Proposed lexer for parsing krb5.conf files

Mon Nov 21 14:32:43 EST 2005

Why not go crazy and drag krb5 kicking and screaming into the 21st
century and make the config file XML 
You get the parser, editors, validation, low level API, pretty display,
base syntax rules, base extension capability all for free

-----Original Message-----
From: krbdev-bounces at MIT.EDU [mailto:krbdev-bounces at MIT.EDU] On Behalf
Of Joseph Calzaretta
Sent: Monday, November 21, 2005 11:22 AM
To: krbdev at MIT.EDU
Subject: Proposed lexer for parsing krb5.conf files

Hello,

I'm working on rewriting the MIT Kerberos profile library code.  The new
work should:
- define a well-documented and rational format and grammar for krb5.conf
files, while supporting existing files as much as possible.
- provide a new well-documented API for profile manipulation, while
supporting the existing API (except for its bugs)

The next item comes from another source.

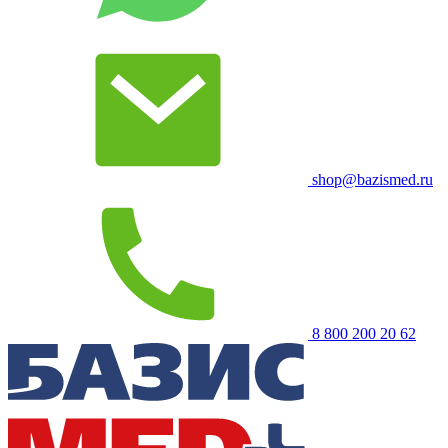
shop@bazismed.ru
8 800 200 20 62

At this stage, I have a new proposed lexer design which reads in
krb5.conf files and splits it into tokens.  Please review (or at least
skim) and let me know if you have any concerns, questions, suggestions,
or ideas.  Thanks!

Yours,

Joe Calzaretta
Software Development & Integration Team
MIT Information Services & Technology

krb5.conf Lexer Design Proposal:
------------

Main objectives for the lexer:
- The lexer should allow for any valid byte sequence to occur as section
names, relation tags, or relation values.  For example, '=' may appear
in relation tags.
- The lexer should allow comments to appear anywhere in the krb5.conf
file.  For example, comments should be allowed within curly braces.
- The lexer should, as much as possible, support existing krb5.conf
files in use.  For example, the lexer should deal correctly with
"realms/REALMNAME/auth_to_local" relation values containing regular
expressions.

Lesser objectives:
- The lexer should, as much as possible, not use syntactic whitespace.
For example, "foo\n=bar\n" should be interpreted the same as "foo =
bar\n".

---

Terminology:

Tree structure:
Section Names are the top-level nodes of the tree, and appear within
square brackets in krb5.conf files.  (e.g., "[SectionName]") Relation
Tags are the non-top-level internal nodes of the tree, and appear before
equal signs in krb5.conf files.  (e.g., "RelationTag =") Relation Values
are the leaf nodes of the tree, and appear after equal signs in
krb5.conf files. (e.g., "= RelationValue") Subtrees are groups of nodes
of the tree, and appear encased in curly braces in krb5.conf files.
(e.g., "= { Subtree }") Relations are the connection between a Relation
Tag and a either a Subtree or a Relation Value.

Token types:
'[' or TT_OPEN_SECTION
']' or TT_CLOSE_SECTION
'{' or TT_OPEN_SUBTREE
'}' or TT_CLOSE_SUBTREE
'=' or TT_RELATION
'#' or TT_COMMENT
'T' or TT_TEXT
'!' or TT_END

Whitespace:
a WS (whitespace) character is any of ' ', '\f', 'v', '\t'.
an LB (linebreak) character is any of '\r', '\n'.
an LW (linear whitespace) character is any whitespace or linebreak
character.

---

Behavior of the lexer:

The lexer splits the input stream into tokens.  The token type is
determined by the first non-LW character encountered.  This character is
called the marker.  If the marker is one of '[', ']', '{', '}', '=', or
'#', the token type is equal to the marker.  If the marker is ';', the
token type is '#' (TT_COMMENT).  If the marker is any other character,
the token type is 'T' (TT_TEXT).  Finally, if there is no marker (due to
end-of-stream), the token type is '!' (TT_END).  If end-of-steam is
encountered after the marker, the token terminates just before the
end-of-stream.  Additionally:

Tokens of type '[', ']', '{', '}', or '=' tokens terminate just before
the first non-WS character after the marker.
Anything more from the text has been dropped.